- WHAT YOU SHOULD DO
Repeat the entries below exactly, pictures excluded.
*** Opening MATERIAL PROVIDED ***
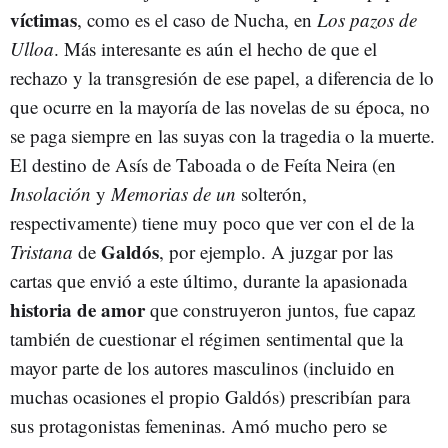
víctimas
, como es el caso de Nucha, en
Los pazos de
Ulloa
. Más interesante es aún el hecho de que el
rechazo y la transgresión de ese papel, a diferencia de lo
que ocurre en la mayoría de las novelas de su época, no
se paga siempre en las suyas con la tragedia o la muerte.
El destino de Asís de Taboada o de Feíta Neira (en
Insolación
y
Memorias de un
solterón,
respectivamente) tiene muy poco que ver con el de la
Galdós
Tristana
de
, por ejemplo. A juzgar por las
cartas que envió a este último, durante la apasionada
historia de amor
que construyeron juntos, fue capaz
también de cuestionar el régimen sentimental que la
mayor parte de los autores masculinos (incluido en
muchas ocasiones el propio Galdós) prescribían para
sus protagonistas femeninas. Amó mucho pero se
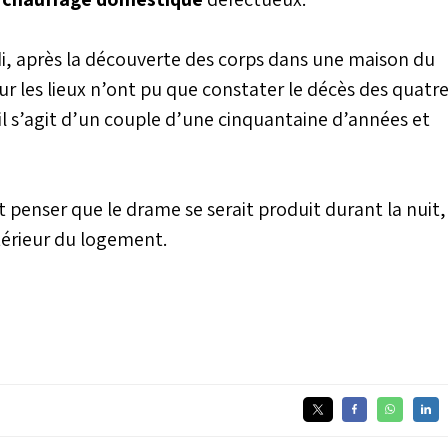
i, après la découverte des corps dans une maison du
ur les lieux n’ont pu que constater le décès des quatr
il s’agit d’un couple d’une cinquantaine d’années et
 penser que le drame se serait produit durant la nuit,
térieur du logement.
*** Closing MATERIAL PROVIDED ***
- RESPONSE FOR THIS EXERCISE
víctimas
, como es el caso de Nucha, en
Los pazos de
Ulloa
. Más interesante es aún el hecho de que el
rechazo y la transgresión de ese papel, a diferencia de lo
que ocurre en la mayoría de las novelas de su época, no
se paga siempre en las suyas con la tragedia o la muerte.
El destino de Asís de Taboada o de Feíta Neira (en
Insolación
y
Memorias de un
solterón,
respectivamente) tiene muy poco que ver con el de la
Galdós
Tristana
de
, por ejemplo. A juzgar por las
cartas que envió a este último, durante la apasionada
historia de amor
que construyeron juntos, fue capaz
también de cuestionar el régimen sentimental que la
mayor parte de los autores masculinos (incluido en
muchas ocasiones el propio Galdós) prescribían para
sus protagonistas femeninas. Amó mucho pero se
i, après la découverte des corps dans une maison du
ur les lieux n’ont pu que constater le décès des quatr
il s’agit d’un couple d’une cinquantaine d’années et
 penser que le drame se serait produit durant la nuit,
térieur du logement.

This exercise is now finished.